Al poco tiempo de llegar a Tailandia en 2008 como periodista de la Agencia Efe, tuve una de esas experiencias en las que vislumbré lo que hay más allá del decorado político y cultural tailandés. Me encontraba cerca del antiguo Parlamento, en plena turbulencia política en el antiguo reino siamés. Un sedán de color negro atravesó unas barricadas de neumáticos vigiladas por los camisas amarillas, un movimiento social de ideario conservador que pretendía tumbar al Gobierno de Somchai Wongsawat, aliado y cuñado del ex primer ministro exiliado Thaksin Shinawatra.
Yo anhelaba que ocurriera cualquier incidente que me sacara del tedio bajo aquel tórrido calor tropical. Una marabunta de manifestantes se arremolinó en torno al vehículo de gama alta; el conductor se bajó y sacó una misteriosa bolsa negra del maletero. Empezó a repartir unas bolsitas con un contenido blanco que, en mi imaginación exacerbada, parecía algún tipo de estupefaciente dispensado para galvanizar a los atrincherados y, en caso necesario, defenderse de una eventual carga policial. Cuando me acerqué a preguntar, nadie hablaba el inglés suficiente para explicarme el misterio de las bolsitas. Alguien me puso una en la mano y me la cerró como queriendo acentuar la importancia del contenido. La abrí y vi un pequeño amuleto de escayola blanca con una imagen tallada en él. Algo defraudado, estudié más atentamente el amuleto. Se trataba de la imagen de un afable Buda de sonrisa esbozada.

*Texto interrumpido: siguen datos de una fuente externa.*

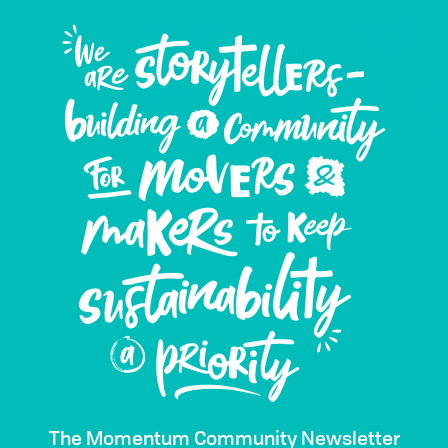
The Momentum Community Newsletter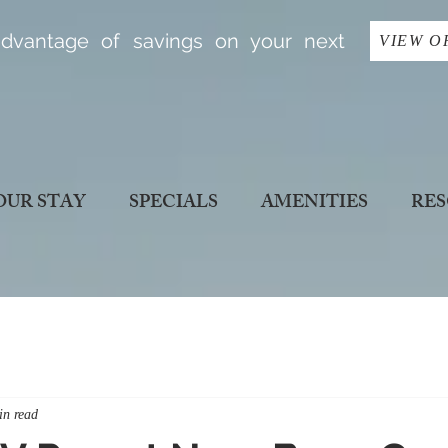
dvantage of savings on your next
VIEW O
OUR STAY
SPECIALS
AMENITIES
RES
in read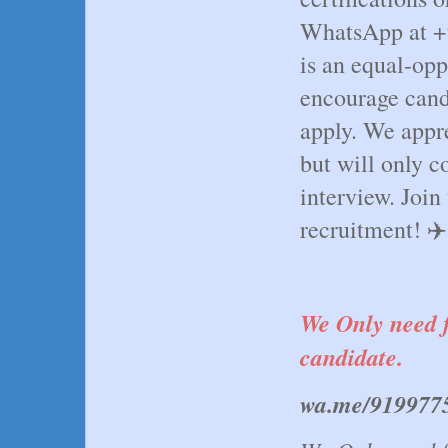
WhatsApp at +
is an equal-op
encourage cand
apply. We appre
but will only c
interview. Join
recruitment! ✈️🌍
We Only need f
candidate.
wa.me/919977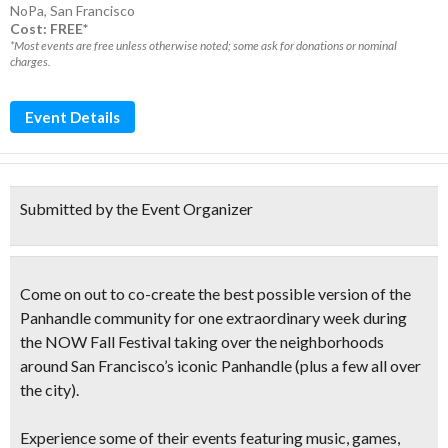
NoPa
,
San Francisco
Cost: FREE*
*Most events are free unless otherwise noted; some ask for donations or nominal
charges.
Event Details
Submitted by the Event Organizer
Come on out to co-create the best possible version of the
Panhandle community for one extraordinary week during
the
NOW Fall Festival
taking over the neighborhoods
around San Francisco’s iconic Panhandle (plus a few all over
the city).
Experience some of their events featuring music, games,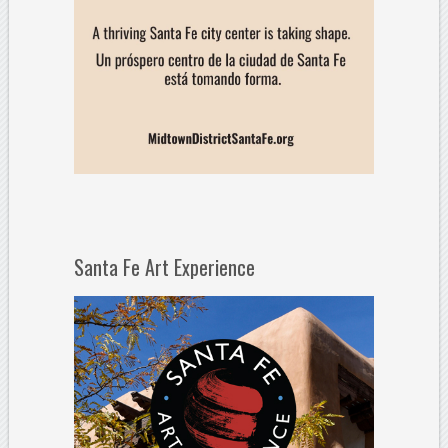
Santa Fe Art Experience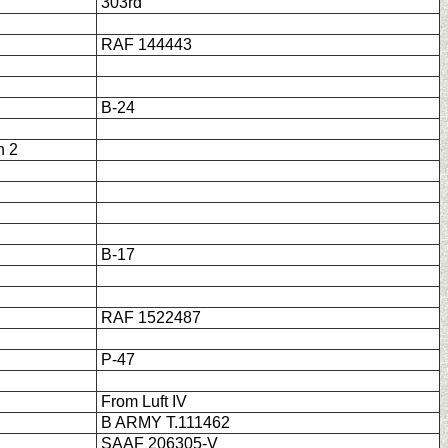
303rd
RAF 144443
B-24
h 2
B-17
RAF 1522487
P-47
From Luft IV
B ARMY T.111462
SAAF 206305-V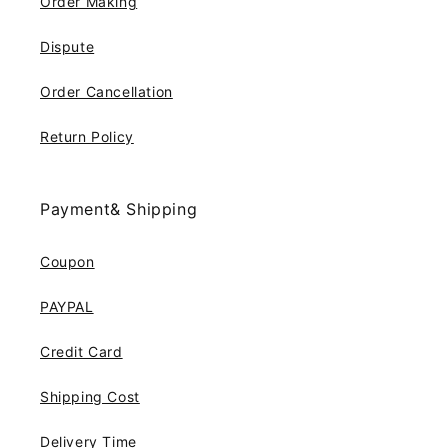
Order Making
Dispute
Order Cancellation
Return Policy
Payment& Shipping
Coupon
PAYPAL
Credit Card
Shipping Cost
Delivery Time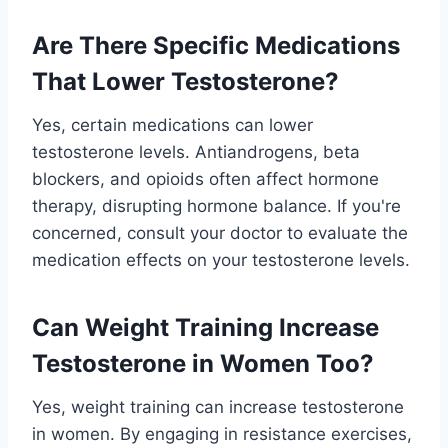
Are There Specific Medications
That Lower Testosterone?
Yes, certain medications can lower
testosterone levels. Antiandrogens, beta
blockers, and opioids often affect hormone
therapy, disrupting hormone balance. If you're
concerned, consult your doctor to evaluate the
medication effects on your testosterone levels.
Can Weight Training Increase
Testosterone in Women Too?
Yes, weight training can increase testosterone
in women. By engaging in resistance exercises,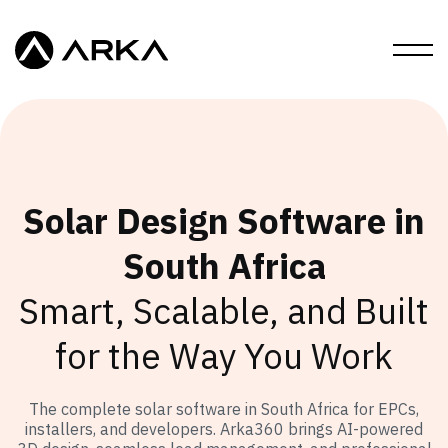
Solar Design Software in
South Africa
Smart, Scalable, and Built
for the Way You Work
The complete solar software in South Africa for EPCs,
installers, and developers. Arka360 brings AI-powered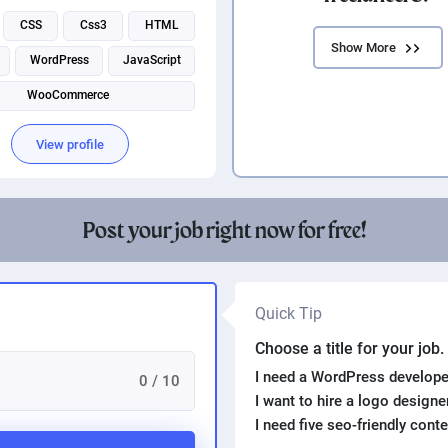
CSS
Css3
HTML
Show More
WordPress
JavaScript
WooCommerce
View profile
Post your job right now for free!
Quick Tip
Choose a title for your job
I need a WordPress develope
0 / 10
I want to hire a logo design
I need five seo-friendly cont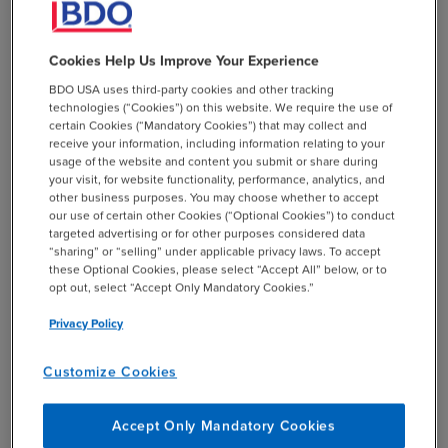
(BIAC). Deferred tax liabilities that relate to items that
are not covered by this recapture rule, such as cost
Cookies Help Us Improve Your Experience
recovery allowances on tangible assets or capitalized
R&D expenditure, are included in simplified taxes.
BDO USA uses third-party cookies and other tracking
technologies (“Cookies”) on this website. We require the use of
certain Cookies (“Mandatory Cookies”) that may collect and
The simplified ETR safe harbor will be available to MNE
receive your information, including information relating to your
groups in all jurisdictions from the beginning of 2027 or
usage of the website and content you submit or share during
the beginning of 2026 in certain circumstances.
your visit, for website functionality, performance, analytics, and
other business purposes. You may choose whether to accept
our use of certain other Cookies (“Optional Cookies”) to conduct
targeted advertising or for other purposes considered data
add
“sharing” or “selling” under applicable privacy laws. To accept
BDO Takeaway
these Optional Cookies, please select “Accept All” below, or to
opt out, select “Accept Only Mandatory Cookies.”
Privacy Policy
Extension of Transitional CbC
Report Safe Harbor
Customize Cookies
The Inclusive Framework also agreed to an extension of
Accept Only Mandatory Cookies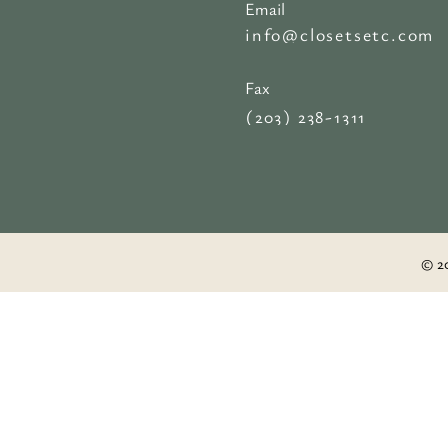
Email
info@closetsetc.com
Fax
(203) 238-1311
© 20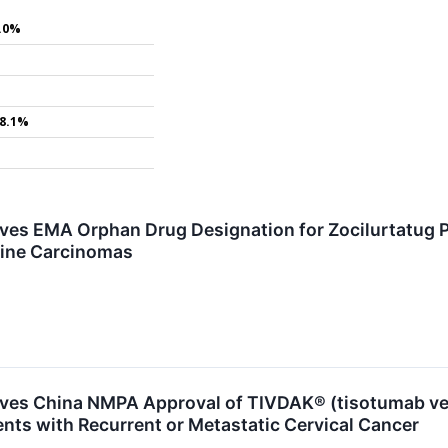
.0%
8.1%
ives EMA Orphan Drug Designation for Zocilurtatug P
ine Carcinomas
ives China NMPA Approval of TIVDAK® (tisotumab vedo
ents with Recurrent or Metastatic Cervical Cancer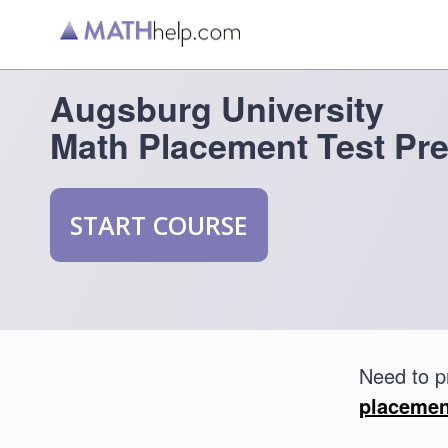
Augsburg University
Math Placement Test Pr
START COURSE
Need to p
placemen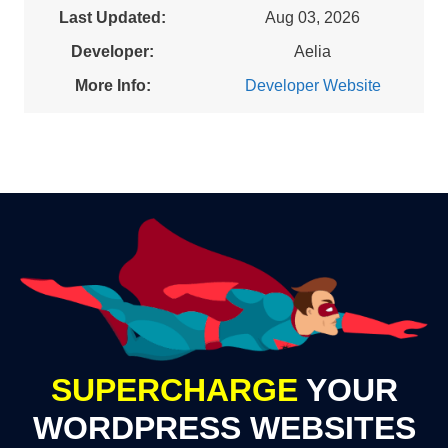
Last Updated:
Aug 03, 2026
Developer:
Aelia
More Info:
Developer Website
SUPERCHARGE
YOUR
WORDPRESS WEBSITES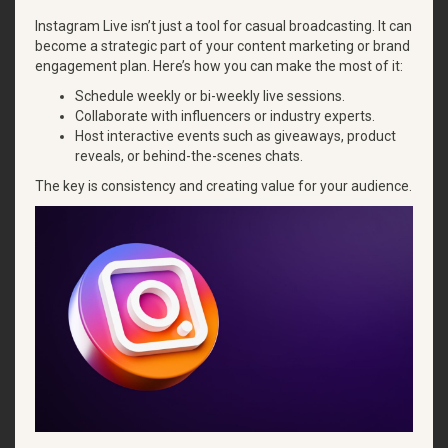
Instagram Live isn’t just a tool for casual broadcasting. It can
become a strategic part of your content marketing or brand
engagement plan. Here’s how you can make the most of it:
Schedule weekly or bi-weekly live sessions.
Collaborate with influencers or industry experts.
Host interactive events such as giveaways, product
reveals, or behind-the-scenes chats.
The key is consistency and creating value for your audience.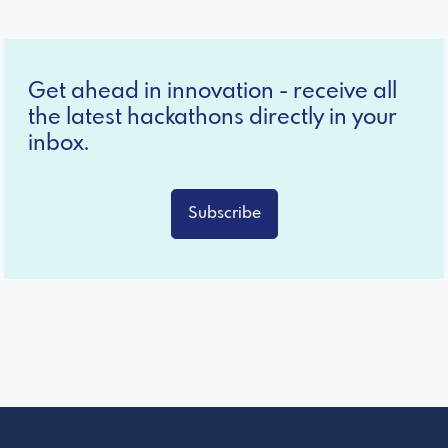
Get ahead in innovation - receive all
the latest hackathons directly in your
inbox.
Subscribe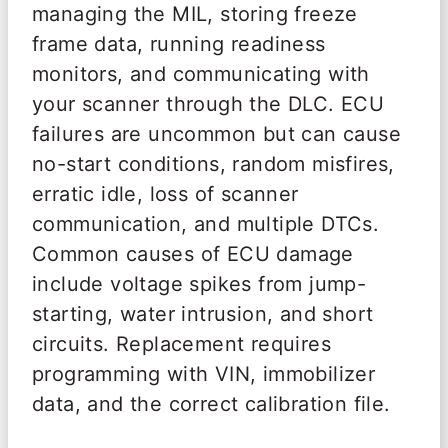
managing the MIL, storing freeze
frame data, running readiness
monitors, and communicating with
your scanner through the DLC. ECU
failures are uncommon but can cause
no-start conditions, random misfires,
erratic idle, loss of scanner
communication, and multiple DTCs.
Common causes of ECU damage
include voltage spikes from jump-
starting, water intrusion, and short
circuits. Replacement requires
programming with VIN, immobilizer
data, and the correct calibration file.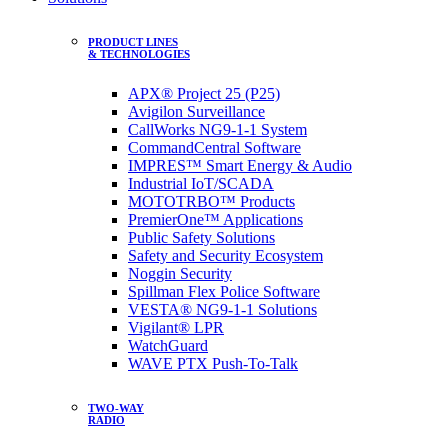
PRODUCT LINES
& TECHNOLOGIES
APX® Project 25 (P25)
Avigilon Surveillance
CallWorks NG9-1-1 System
CommandCentral Software
IMPRES™ Smart Energy & Audio
Industrial IoT/SCADA
MOTOTRBO™ Products
PremierOne™ Applications
Public Safety Solutions
Safety and Security Ecosystem
Noggin Security
Spillman Flex Police Software
VESTA® NG9-1-1 Solutions
Vigilant® LPR
WatchGuard
WAVE PTX Push-To-Talk
TWO-WAY
RADIO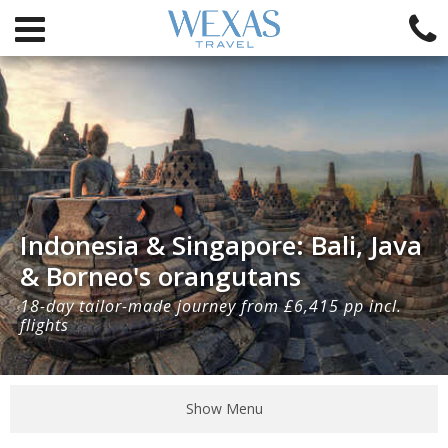
Indonesia & Singapore: Bali, Java
& Borneo's orangutans
18-day tailor-made journey from £6,415 pp incl.
flights
Show Menu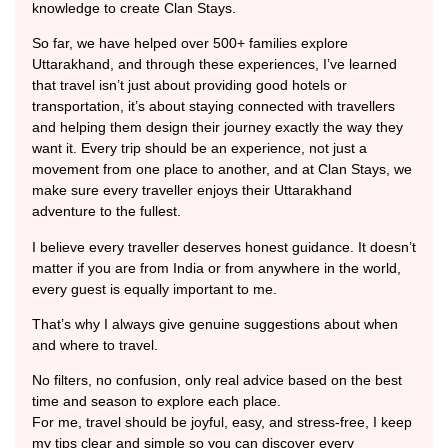
knowledge to create Clan Stays.
So far, we have helped over 500+ families explore
Uttarakhand, and through these experiences, I’ve learned
that travel isn’t just about providing good hotels or
transportation, it’s about staying connected with travellers
and helping them design their journey exactly the way they
want it. Every trip should be an experience, not just a
movement from one place to another, and at Clan Stays, we
make sure every traveller enjoys their Uttarakhand
adventure to the fullest.
I believe every traveller deserves honest guidance. It doesn’t
matter if you are from India or from anywhere in the world,
every guest is equally important to me.
That’s why I always give genuine suggestions about when
and where to travel.
No filters, no confusion, only real advice based on the best
time and season to explore each place.
For me, travel should be joyful, easy, and stress-free, I keep
my tips clear and simple so you can discover every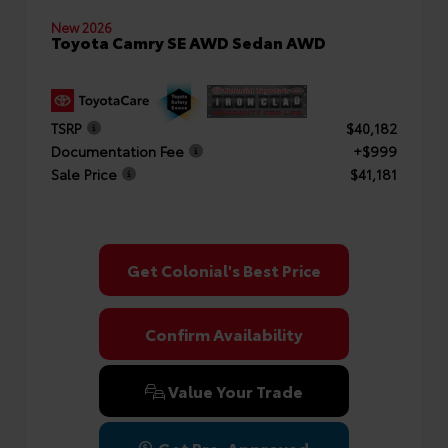
New 2026
Toyota Camry SE AWD Sedan AWD
TSRP
$40,182
Documentation Fee
+$999
Sale Price
$41,181
Get Colonial's Best Price
Confirm Availability
Value Your Trade
Get Pre-Approved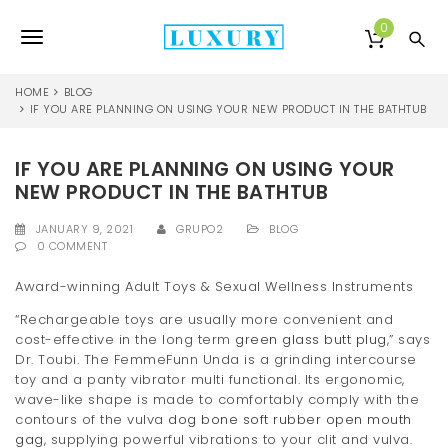
S
k
0
T
i
p
o
t
HOME
BLOG
o
IF YOU ARE PLANNING ON USING YOUR NEW PRODUCT IN THE BATHTUB
g
m
a
g
IF YOU ARE PLANNING ON USING YOUR
i
l
n
NEW PRODUCT IN THE BATHTUB
c
e
o
JANUARY 9, 2021
GRUPO2
BLOG
0 COMMENT
n
n
t
Award-winning Adult Toys & Sexual Wellness Instruments
e
a
n
“Rechargeable toys are usually more convenient and
v
t
cost-effective in the long term
green glass butt plug
,” says
Dr. Toubi. The FemmeFunn Unda is a grinding intercourse
i
toy and a panty vibrator multi functional. Its ergonomic,
g
wave-like shape is made to comfortably comply with the
contours of the vulva
dog bone soft rubber open mouth
a
gag
, supplying powerful vibrations to your clit and vulva.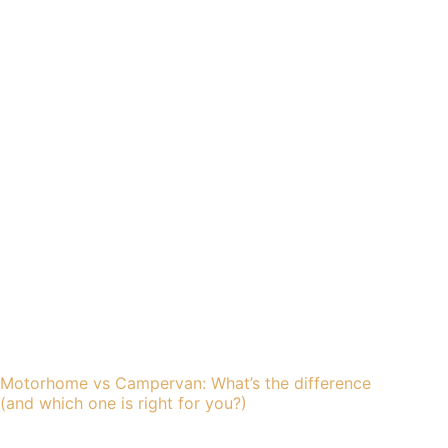
Motorhome vs Campervan: What’s the difference
(and which one is right for you?)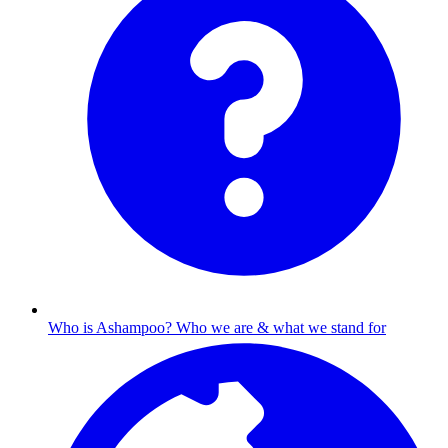
Who is Ashampoo?
Who we are & what we stand for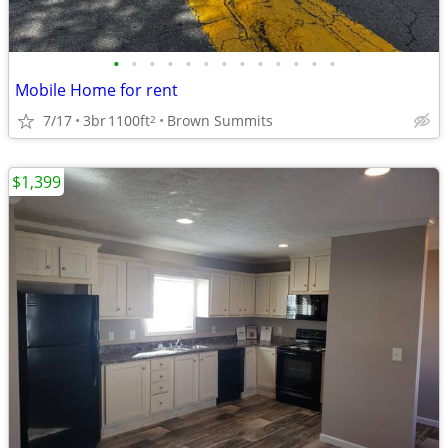
•
•
•
•
•
•
•
•
•
•
•
•
•
Mobile Home for rent
7/17
3br
1100ft
Brown Summits
2
$1,399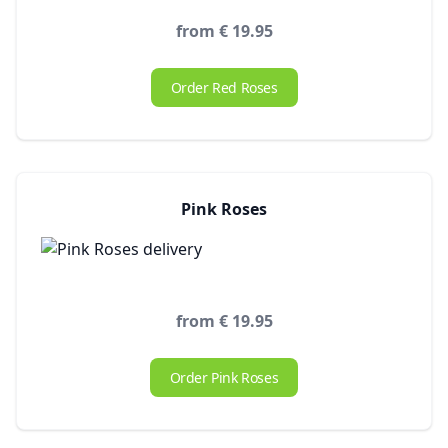
from € 19.95
Order Red Roses
Pink Roses
from € 19.95
Order Pink Roses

Los manifestantes, en su mayoría hombres, recibían estas imágenes mágicas como si recibieran un chaleco antibalas, pues de hecho ponían sus esperanzas en que los protegiera en caso de peligro, como un disparo efectuado por un grupo rival o la policía.
Observé aquella escena con la condescendencia de cualquier occidental ávido de experiencias exóticas. Me recordó a un breve periodo de mi adolescencia, cuando por puro fetichismo portaba un crucifijo dorado en el bolsillo como si fuera un talismán. Aquellos manifestantes debían sentirse tan aliviados y seguros como yo con mi cruz bizantina, que ahora reposa en alguna estantería de la casa donde crecí en el sur de España.
A pesar de todo mi escepticismo, aquella escena de los amuletos me pareció la señal definitiva de que aquella noche pasaría algo, una carga policial, balas de goma, porras, piedras y cócteles molotov; rebelión ciudadana y represión policial. Pero nada ocurrió. Ningún hecho histórico y dramático. Esperé hasta altas horas de la madrugada entre neumáticos y grupos que charlaban sentados en el suelo como si estuvieran de picnic bajo las titilantes estrellas.
Los amuletos son una manifestación de la superstición y espiritualidad que envuelve a todos los estratos de la sociedad tailandesa. En este país no hay budistas puros, o al menos no son los budistas que imaginamos los occidentales. Un tailandés corriente reza a Buda, pero también venera a los dioses hindúes, a sus antepasados y a los espíritus que habitan en los árboles, los campos de arroz y sus casas. Vive con la certeza de que para tener una vida próspera hay que evitar molestar a los espíritus y fantasmas que pululan por el mundo.
No solo las parejas consultan con un astrólogo la fecha idónea para casarse, sino que los números y los colores tienen una importancia de magnitud oficial para el Gobierno o la Casa Real. Los manifestantes no protestan en un día cualquiera, la fecha debe ser auspiciada por un astrólogo o vidente. Por regla general, los tailandeses profesan un budismo sincrético, que incorpora elementos del hinduismo y el animismo. O quizás al contrario, pues la adoración de los espíritus y el brahmanismo ya existían en estos lares cuando llegaron los primeros monjes vestidos con las túnicas azafrán o naranjas del budismo.
Desde finales del siglo XIX, han surgido en Tailandia grupos y sectas que vindican un budismo más ortodoxo, cercano a la raíz de las enseñanzas de Buda recogidas en el Tipitaka ('Tres Cestas', en el idioma pali), los libros originales que guardan las enseñanzas del Iluminado. Una religión sin los ropajes folclóricos de los amuletos, los conjuros mágicos y la veneración de los espíritus. Pese a sus esfuerzos, la gran mayoría de la sociedad continúa profesando una religiosidad caleidoscópica. Un tailandés puede colocar ofrendas en el altar de los espíritus de la casa, escuchar los sermones del monje budista y solicitar el amparo de Brahma para que le ayude en el negocio. No hay motivo de escándalo ni herejía.